Monday 12 July 2021


By Peter Dawson
Cover art by Carl Hantman
Bantam Books, March 1979
Originally published by Dodd, Mead & Co., January 1957

Frank Rivers spent four agonizing years in the filth and terror of the territorial prison – framed for the killing of his own father. When he came out, there was nothing left in Rivers but raw, bitter vengeance. He was going to track down the killers who murdered his father and execute justice with his own hands. But Kate Bond, the one human being who believed in Rivers, was in desperate trouble – trouble that got in the way of River’s scheme of revenge…

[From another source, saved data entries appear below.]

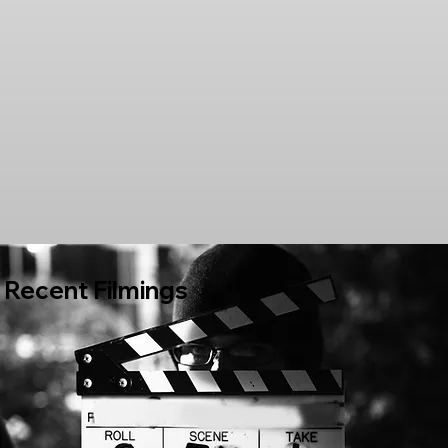
Recent Filmings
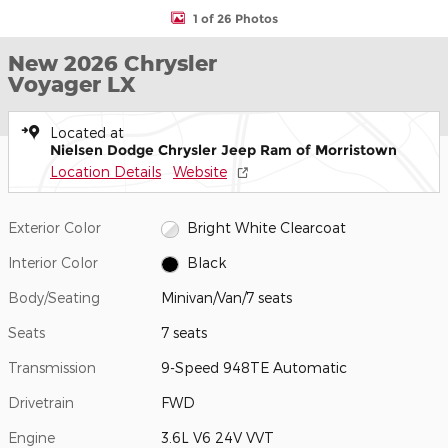
1 of 26 Photos
New 2026 Chrysler
Voyager LX
Located at
Nielsen Dodge Chrysler Jeep Ram of Morristown
Location Details
Website
Exterior Color
Bright White Clearcoat
Interior Color
Black
Body/Seating
Minivan/Van/7 seats
Seats
7 seats
Transmission
9-Speed 948TE Automatic
Drivetrain
FWD
Engine
3.6L V6 24V VVT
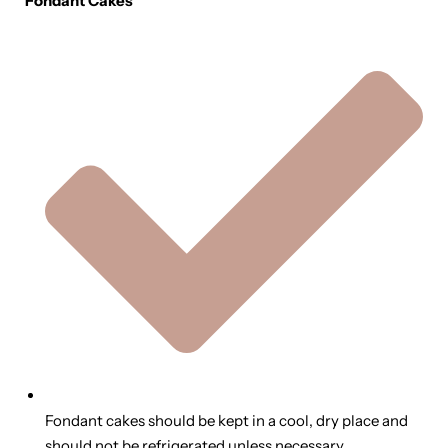
Fondant Cakes
Fondant cakes should be kept in a cool, dry place and
should not be refrigerated unless necessary.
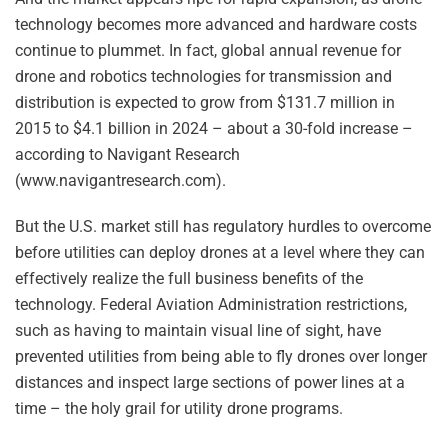
technology becomes more advanced and hardware costs
continue to plummet. In fact, global annual revenue for
drone and robotics technologies for transmission and
distribution is expected to grow from $131.7 million in
2015 to $4.1 billion in 2024 – about a 30-fold increase –
according to Navigant Research
(www.navigantresearch.com).
But the U.S. market still has regulatory hurdles to overcome
before utilities can deploy drones at a level where they can
effectively realize the full business benefits of the
technology. Federal Aviation Administration restrictions,
such as having to maintain visual line of sight, have
prevented utilities from being able to fly drones over longer
distances and inspect large sections of power lines at a
time – the holy grail for utility drone programs.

This book proved to be a gritty read. Filled with tough men, and one woman, who are determined to get what they want, whatever the cost. Rivers’ first problem is the Ute Springs lawman, sheriff Jim Echols who detests Rivers and hates the idea he’s been pardoned so does everything he can to drive Rivers out of the area. Then there’s Lute Pleasants, he’s trying to drive Kate Bond and her brother off their land and his methods involve the use of barbed-wire fences, building dams and killing his own half-brother. The story involves plenty of hard talk, beatings and fast gunplay.

The author, Jonathan H. Glidden writing as Peter Dawson, lets the reader know near the beginning of the tale who is who and that Rivers is an innocent man. Following Rivers’ struggles to decide whether he should leave Ute Springs, stand-up to the sheriff, or stay and help the Bonds in their fight with Pleasants, makes for some gripping reading. Pleasants’ changes from anger to calm provide some tense scenes that are all the more enthralling when the reader knows who he really is and you have to wonder how Rivers, the Bonds and Echols can beat his schemes.

What of Rivers’ quest to find the killers of his father? Will he be successful as he hasn’t got any clues as to where they are? Will helping the Bonds put him on the right trail? You'll have to read the book to find out the answers to those questions.

This is the first time I’ve read anything by this author and even though the plot didn’t standout from countless other westerns, the writing style gave it an enjoyable edge that’ll have me on the lookout for more books by Jonathan H. Glidden. 


Unknown said...

I need to get reading again so I'll look out for this one. Thanks.

Anonymous said...

Jonathan Glidden died in 1957. The name "Peter Dawson" became a house name and, in my opinion,
the later "Dawsons" are inferior to Glidden's work. I would be skeptical of any Peter Dawson novel originally published after 1959.

Jim Meals

Steve M said...

Thanks Jim. I only have one other Peter Dawson book, The Showdown, from 1964. It doesn't have Glidden's name (or anyone else for that matter) after the copyright date as Man on the Buckskin did, so I'd guessed it was by someone else. Thanks for confirming that for me.

michael said...

Glidden/Dawson is Luke Short’s younger brother

James Seger said...

Looks like it is available as an ebook, but retitled to Rider on the Buckskin.

There's several Peter Dawson books available and in the bio, they only mention Glidden. I wonder if they are only republishing books he wrote?